What you are asked to do |
Whenever a line below includes the string "behouden", show it.

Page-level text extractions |
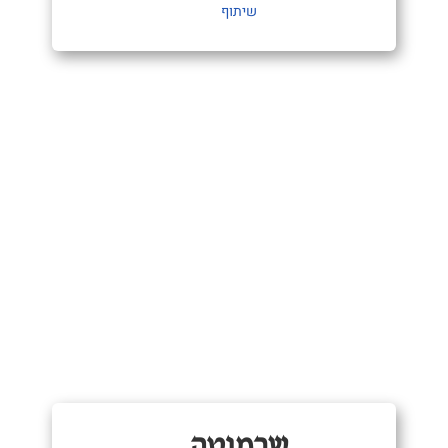
שיתוף
שרמוטה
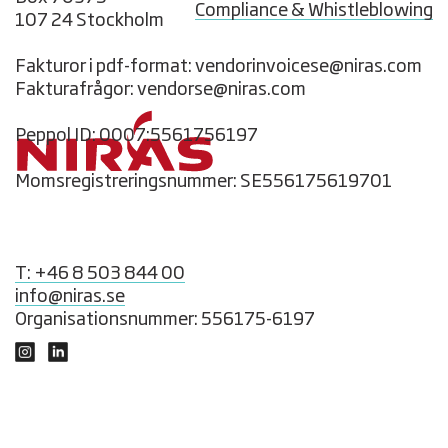
Compliance & Whistleblowing
107 24 Stockholm
Fakturor i pdf-format: vendorinvoicese@niras.com
Fakturafrågor: vendorse@niras.com
Peppol ID: 0007:5561756197
Momsregistreringsnummer: SE556175619701
T: +46 8 503 844 00
info@niras.se
Organisationsnummer: 556175-6197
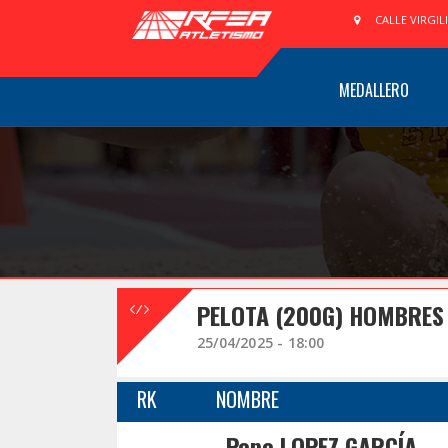
CALLE VIRGIL
MEDALLERO
PELOTA (200G) HOMBRES 
25/04/2025 - 18:00
RK
NOMBRE
Pepe LOPEZ GARCÍA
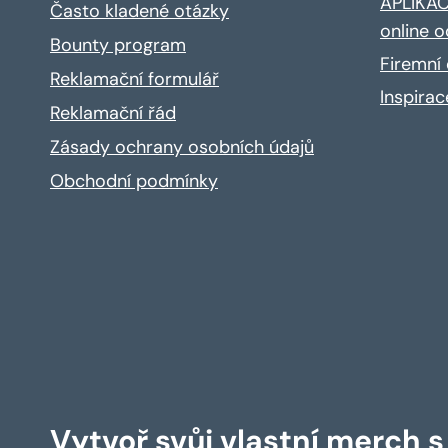
APLIKACE
Často kladené otázky
online o
Bounty program
Firemní 
Reklamační formulář
Inspira
Reklamační řád
Zásady ochrany osobních údajů
Obchodní podmínky
Vytvoř svůj vlastní merch 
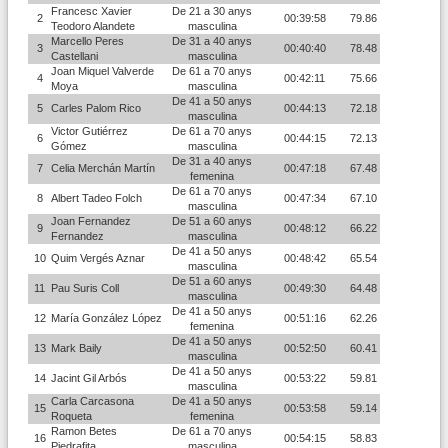
Francesc Xavier
De 21 a 30 anys
2
00:39:58
79.86
Teodoro Alandete
masculina
Marcello Peres
De 31 a 40 anys
3
00:40:40
78.48
Castellani
masculina
Joan Miquel Valverde
De 61 a 70 anys
4
00:42:11
75.66
Moya
masculina
De 41 a 50 anys
5
Carles Palom Rico
00:44:13
72.18
masculina
Victor Gutiérrez
De 61 a 70 anys
6
00:44:15
72.13
Gómez
masculina
De 31 a 40 anys
7
Celia Merchán Martín
00:47:18
67.48
femenina
De 61 a 70 anys
8
Albert Tadeo Folch
00:47:34
67.10
masculina
Joan Fernandez
De 51 a 60 anys
9
00:48:12
66.22
Fernandez
masculina
De 41 a 50 anys
10
Quim Vergés Aznar
00:48:42
65.54
masculina
De 51 a 60 anys
11
Pau Suris Coll
00:49:30
64.48
masculina
De 41 a 50 anys
12
María González López
00:51:16
62.26
femenina
De 41 a 50 anys
13
Mark Baily
00:52:50
60.41
masculina
De 41 a 50 anys
14
Jacint Gil Arbós
00:53:22
59.81
masculina
Carla Carcasona
De 41 a 50 anys
15
00:53:58
59.14
Roqueta
femenina
Ramon Betes
De 61 a 70 anys
16
00:54:15
58.83
Piedrafita
masculina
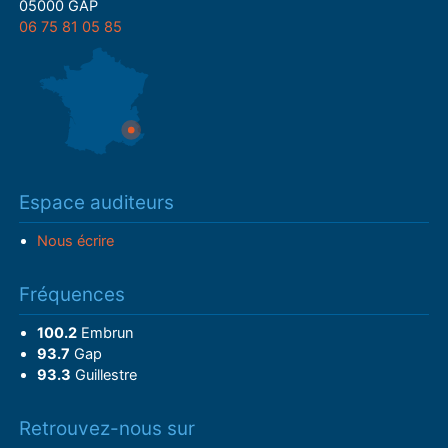
05000 GAP
06 75 81 05 85
Espace auditeurs
Nous écrire
Fréquences
100.2
Embrun
93.7
Gap
93.3
Guillestre
Retrouvez-nous sur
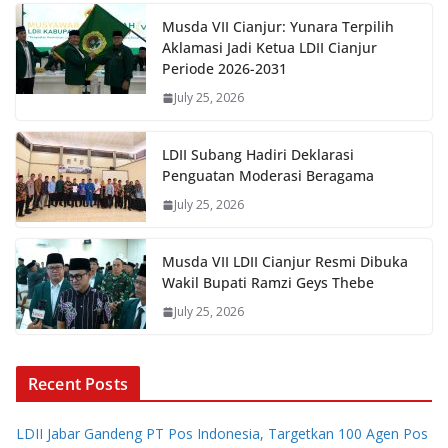
Musda VII Cianjur: Yunara Terpilih
Aklamasi Jadi Ketua LDII Cianjur
Periode 2026-2031
July 25, 2026
LDII Subang Hadiri Deklarasi
Penguatan Moderasi Beragama
July 25, 2026
Musda VII LDII Cianjur Resmi Dibuka
Wakil Bupati Ramzi Geys Thebe
July 25, 2026
Recent Posts
LDII Jabar Gandeng PT Pos Indonesia, Targetkan 100 Agen Pos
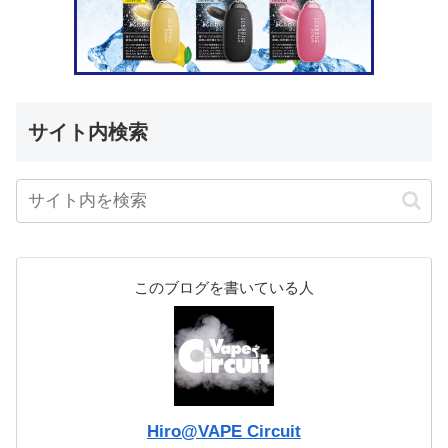
サイト内検索
このブログを書いている人
Hiro@VAPE Circuit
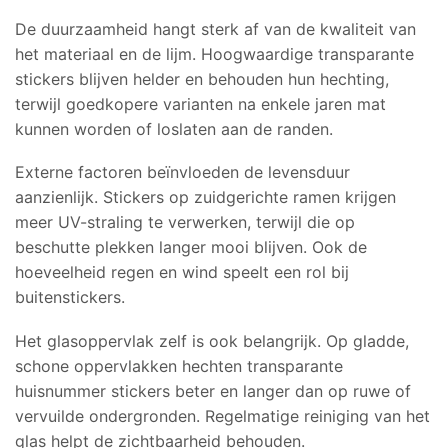
De duurzaamheid hangt sterk af van de kwaliteit van
het materiaal en de lijm. Hoogwaardige transparante
stickers blijven helder en behouden hun hechting,
terwijl goedkopere varianten na enkele jaren mat
kunnen worden of loslaten aan de randen.
Externe factoren beïnvloeden de levensduur
aanzienlijk. Stickers op zuidgerichte ramen krijgen
meer UV-straling te verwerken, terwijl die op
beschutte plekken langer mooi blijven. Ook de
hoeveelheid regen en wind speelt een rol bij
buitenstickers.
Het glasoppervlak zelf is ook belangrijk. Op gladde,
schone oppervlakken hechten transparante
huisnummer stickers beter en langer dan op ruwe of
vervuilde ondergronden. Regelmatige reiniging van het
glas helpt de zichtbaarheid behouden.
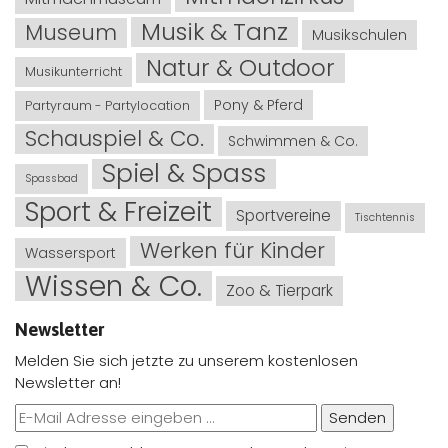
Musik & Tanz
Museum
Musikschulen
Natur & Outdoor
Musikunterricht
Pony & Pferd
Partyraum - Partylocation
Schauspiel & Co.
Schwimmen & Co.
Spiel & Spass
Spassbad
Sport & Freizeit
Sportvereine
Tischtennis
Werken für Kinder
Wassersport
Wissen & Co.
Zoo & Tierpark
Newsletter
Melden Sie sich jetzte zu unserem kostenlosen
Newsletter an!
Senden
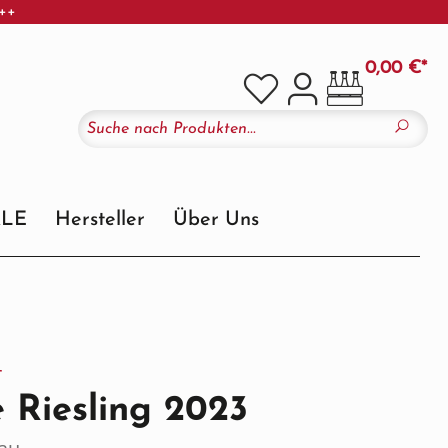
+++
0,00 €*
ALE
Hersteller
Über Uns
r
 Riesling 2023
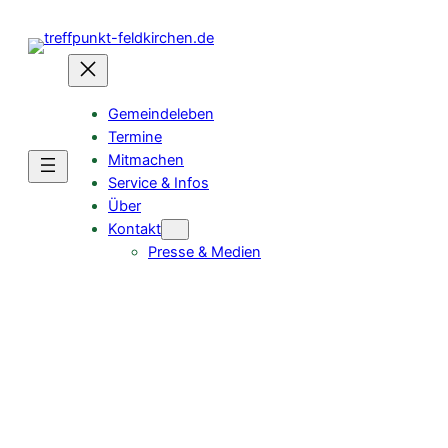
Zum
Inhalt
springen
Gemeindeleben
Termine
Mitmachen
Service & Infos
Über
Kontakt
Presse & Medien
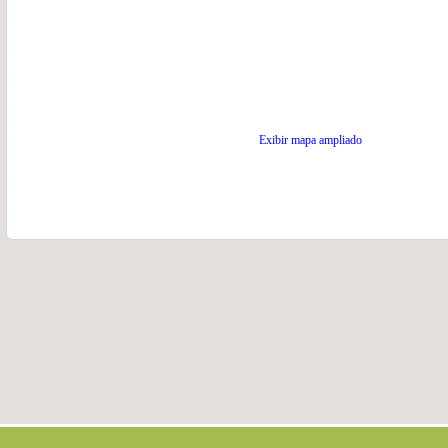
Exibir mapa ampliado
.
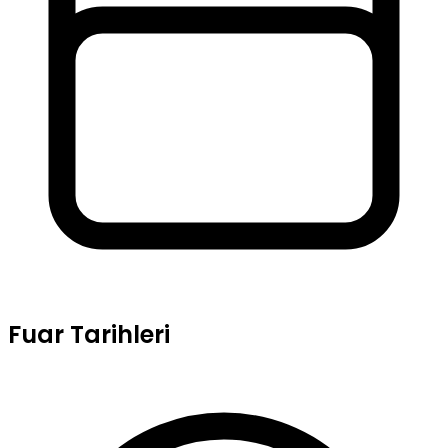
Fuar Tarihleri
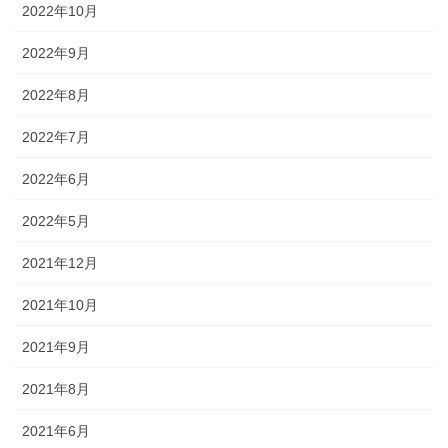
2022年10月
2022年9月
2022年8月
2022年7月
2022年6月
2022年5月
2021年12月
2021年10月
2021年9月
2021年8月
2021年6月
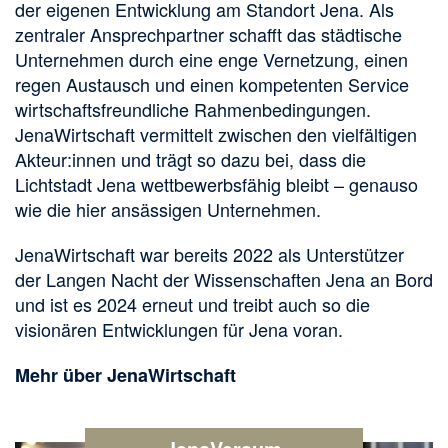
der eigenen Entwicklung am Standort Jena. Als
zentraler Ansprechpartner schafft das städtische
Unternehmen durch eine enge Vernetzung, einen
regen Austausch und einen kompetenten Service
wirtschaftsfreundliche Rahmenbedingungen.
JenaWirtschaft vermittelt zwischen den vielfältigen
Akteur:innen und trägt so dazu bei, dass die
Lichtstadt Jena wettbewerbsfähig bleibt – genauso
wie die hier ansässigen Unternehmen.
JenaWirtschaft war bereits 2022 als Unterstützer
der Langen Nacht der Wissenschaften Jena an Bord
und ist es 2024 erneut und treibt auch so die
visionären Entwicklungen für Jena voran.
Mehr über JenaWirtschaft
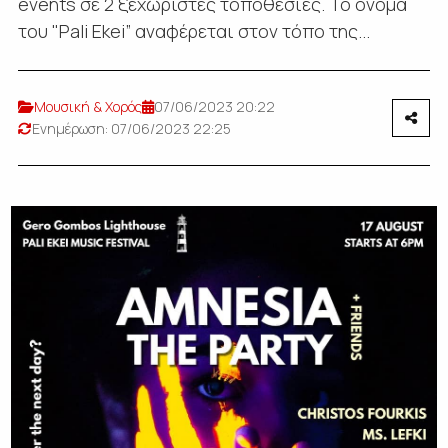
events σε 2 ξεχωριστές τοποθεσίες. Το όνομά
του "Pali Ekei” αναφέρεται στον τόπο της...
Μουσική & Χορός
07/06/2023 20:22
Ενημέρωση: 07/06/2023 22:25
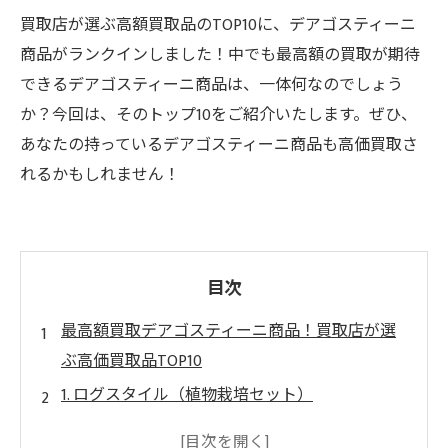
買取店が選ぶ高額買取品のTOP10に、デアゴスティーニ
商品がランクインしました！中でも最高額の買取が期待
できるデアゴスティーニ商品は、一体何なのでしょう
か？今回は、そのトップ10をご紹介いたします。ぜひ、
あなたの持っているデアゴスティーニ商品も高価買取さ
れるかもしれません！
目次
最高額買取デアゴスティーニ商品！買取店が選
ぶ高価買取品TOP10
1. ログスタイル（植物栽培セット）
2. メンディングドール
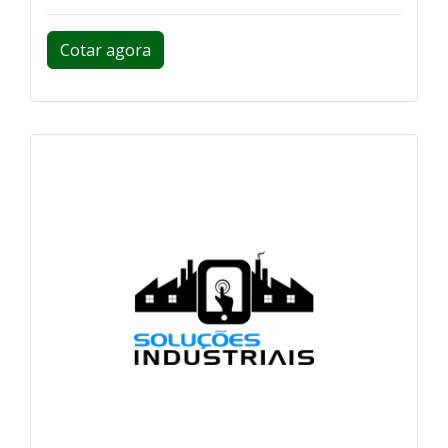
Cotar agora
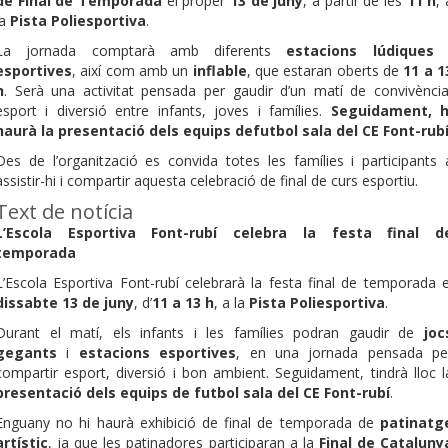
de Final de Temporada
el proper
13 de juny
, a partir de les
11 h
, 
la
Pista Poliesportiva
.
La jornada comptarà amb diferents
estacions lúdiques 
esportives
, així com amb un
inflable
, que estaran oberts de
11 a 1
h
. Serà una activitat pensada per gaudir d’un matí de convivència
esport i diversió entre infants, joves i famílies.
Seguidament, h
haurà la presentació dels equips defutbol sala del CE Font-rubí
Des de l’organització es convida totes les famílies i participants 
assistir-hi i compartir aquesta celebració de final de curs esportiu.
Text de notícia
L’Escola Esportiva Font-rubí celebra la festa final d
temporada
L’Escola Esportiva Font-rubí celebrarà la festa final de temporada e
dissabte 13 de juny
, d’
11 a 13 h
, a la
Pista Poliesportiva
.
Durant el matí, els infants i les famílies podran gaudir de
joc
gegants
i
estacions esportives
, en una jornada pensada pe
compartir esport, diversió i bon ambient. Seguidament, tindrà lloc l
presentació dels equips de futbol sala del CE Font-rubí
.
Enguany no hi haurà exhibició de final de temporada de
patinatg
artístic
, ja que les patinadores participaran a la
Final de Cataluny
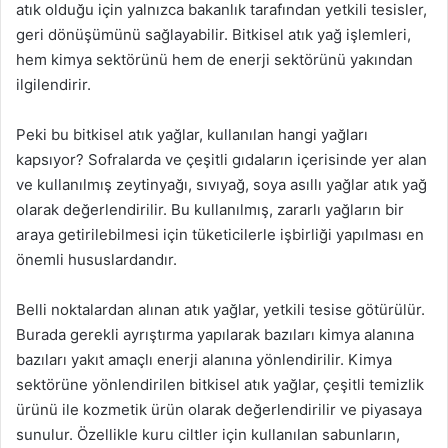
atık olduğu için yalnızca bakanlık tarafından yetkili tesisler,
geri dönüşümünü sağlayabilir. Bitkisel atık yağ işlemleri,
hem kimya sektörünü hem de enerji sektörünü yakından
ilgilendirir.
Peki bu bitkisel atık yağlar, kullanılan hangi yağları
kapsıyor? Sofralarda ve çeşitli gıdaların içerisinde yer alan
ve kullanılmış zeytinyağı, sıvıyağ, soya asıllı yağlar atık yağ
olarak değerlendirilir. Bu kullanılmış, zararlı yağların bir
araya getirilebilmesi için tüketicilerle işbirliği yapılması en
önemli hususlardandır.
Belli noktalardan alınan atık yağlar, yetkili tesise götürülür.
Burada gerekli ayrıştırma yapılarak bazıları kimya alanına
bazıları yakıt amaçlı enerji alanına yönlendirilir. Kimya
sektörüne yönlendirilen bitkisel atık yağlar, çeşitli temizlik
ürünü ile kozmetik ürün olarak değerlendirilir ve piyasaya
sunulur. Özellikle kuru ciltler için kullanılan sabunların,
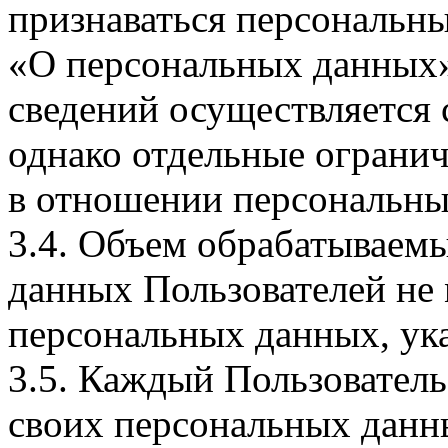
признаваться персональн
«О персональных данных».
сведений осуществляется
однако отдельные огранич
в отношении персональны
3.4. Объем обрабатываем
данных Пользователей не
персональных данных, ука
3.5. Каждый Пользователь
своих персональных данны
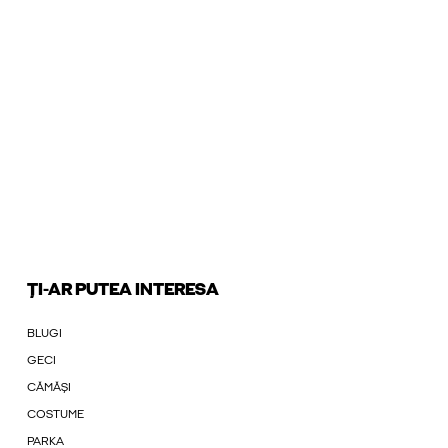
ȚI-AR PUTEA INTERESA
BLUGI
GECI
CĂMĂȘI
COSTUME
PARKA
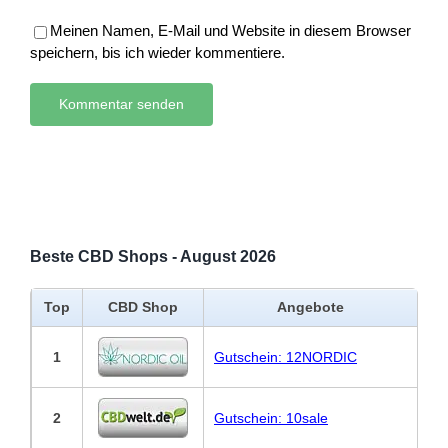
Meinen Namen, E-Mail und Website in diesem Browser
speichern, bis ich wieder kommentiere.
Beste CBD Shops - August 2026
Top
CBD Shop
Angebote
1
Gutschein: 12NORDIC
2
Gutschein: 10sale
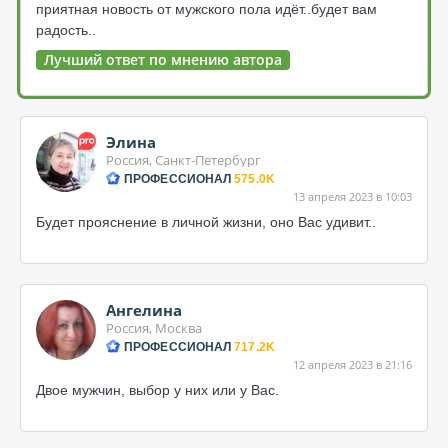
приятная новость от мужского пола идёт..будет вам
радость..
Лучший ответ по мнению автора
Элина
Россия, Санкт-Петербург
ПРОФЕССИОНАЛ
575.0K
13 апреля 2023 в 10:03
Будет прояснение в личной жизни, оно Вас удивит..
Ангелина
Россия, Москва
ПРОФЕССИОНАЛ
717.2K
12 апреля 2023 в 21:16
Двое мужчин, выбор у них или у Вас.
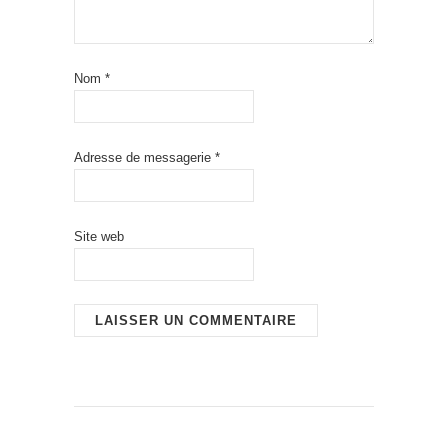
Nom
*
Adresse de messagerie
*
Site web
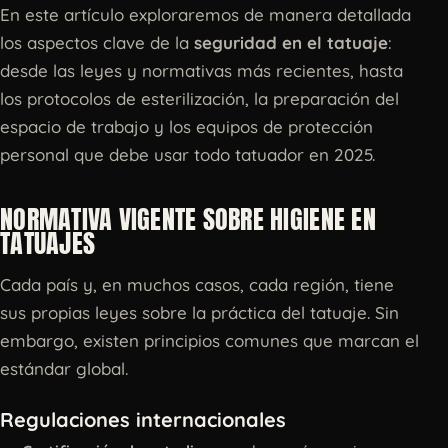
En este artículo exploraremos de manera detallada
los aspectos clave de la
seguridad en el tatuaje
:
desde las leyes y normativas más recientes, hasta
los protocolos de esterilización, la preparación del
espacio de trabajo y los equipos de protección
personal que debe usar todo tatuador en 2025.
NORMATIVA VIGENTE SOBRE HIGIENE EN
TATUAJES
Cada país y, en muchos casos, cada región, tiene
sus propias leyes sobre la práctica del tatuaje. Sin
embargo, existen principios comunes que marcan el
estándar global.
Regulaciones internacionales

Completed task |
stickers blijven helder en behouden hun hechting,
glas helpt de zichtbaarheid behouden.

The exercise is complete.